A Merck (MRK)-licensed experimental drug to fight a bacteria blamed for increasing rates of deadly diarrhea in hospitals and nursing homes was found highly effective in a mid-stage study. The study, published in the New England Journal of Medicine, shows the drug cut repeat infections by 72% in a trial of 200 patients infected by the diarrhea-causing germ in the U.S. and Canada. The drug reduces the risk of re-infection by the bug and its more virulent new strain more than in patients taking only antibiotics and the side effects were similar.If approved, the treatment would offer the first new drug in 30 years against a such bug, Bloomberg reported. Clostridium difficile is a bacterium that causes diarrhea and more serious conditions as it invades the gastrointestinal tract. It is usually transmitted in hospitals due to contaminated surfaces.
Infection Costs $1.3 Billion A Year
C. difficile infections have become more common and more severe in recent years. It is the leading cause of hospital-acquired diarrhea, making its spread a growing concern, The Boston Globe notes. More than 7,000 patients are treated for the infection every day at an annual cost of more than $1.3 billion, the U.S. CDC says, creating longer hospital stays.
So far, bacteria infections have generally been treated with antibiotics. But just recently, the American Academy of Microbiology published a report warning about antibiotic resistance becoming an "international pandemic that compromises the treatment of all infectious diseases." The report echoed warnings on antibiotic research from the London School of Economics and Political Science.

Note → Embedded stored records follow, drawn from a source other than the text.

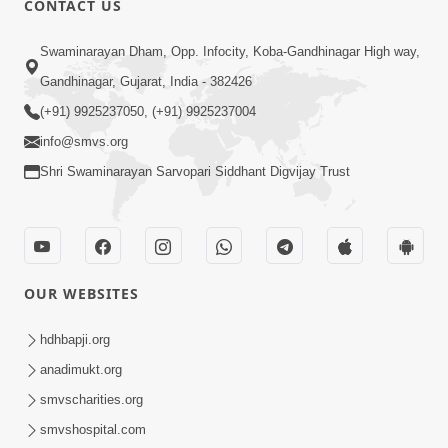
CONTACT US
2:40
Swaminarayan Dham, Opp. Infocity, Koba-Gandhinagar High way,
Jivo Na KalyanNu Divya Rahasya
Gandhinagar, Gujarat, India - 382426
Motapurush Nu Pragatya | HDH
(+91) 9925237050, (+91) 9925237004
Jul 08, 2026
Swamishri
info@smvs.org
Shri Swaminarayan Sarvopari Siddhant Digvijay Trust
OUR WEBSITES
5:26
Sukhi Jivan Jivva Nu Sachu Rahasya Shu
hdhbapji.org
Chhe? | HDH Swamishri
anadimukt.org
Jul 05, 2026
smvscharities.org
smvshospital.com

With the emergence of antibiotic-resistant strains of infections, new approaches such as Merck's drug were needed. It consists of two human monoclonal antibodies. These are specifically grown infection-fighting proteins. The medicine is designed to neutralize toxins released by C. difficile that damage the intestines.
Larger-Stage Studies Needed
Monoclonal antibodies have also been developed against some cancers, rheumatoid arthritis and multiple sclerosis. Only one other infectious disease used this type of treatment, respiratory syncytial virus in infants.
The drug was developed by the University of Massachusetts's non-profit MassBiologics arm and Medarex, a subsidiary of Bristol-Myers Squibb (BMY) and rights have been licensed to Merck. The onus is now on Merck to perform the larger late-stage studies needed for regulatory approval.
But while Merck may be on to something here, it also said Wednesday it won't seek U.S. regulatory approval for an experimental HIV treatment, vicriviroc, at this time because the drug didn't meet its primary goal in two late-stage studies.
Merck inherited vicriviroc when it acquired Schering-Plough last year. Schering executive had predicted the drug would have peak annual sales of $500 million to $750 million. Luckily for Merck, Street analysts weren't as optimistic and the shares, while down today with the overall market, haven't suffered much.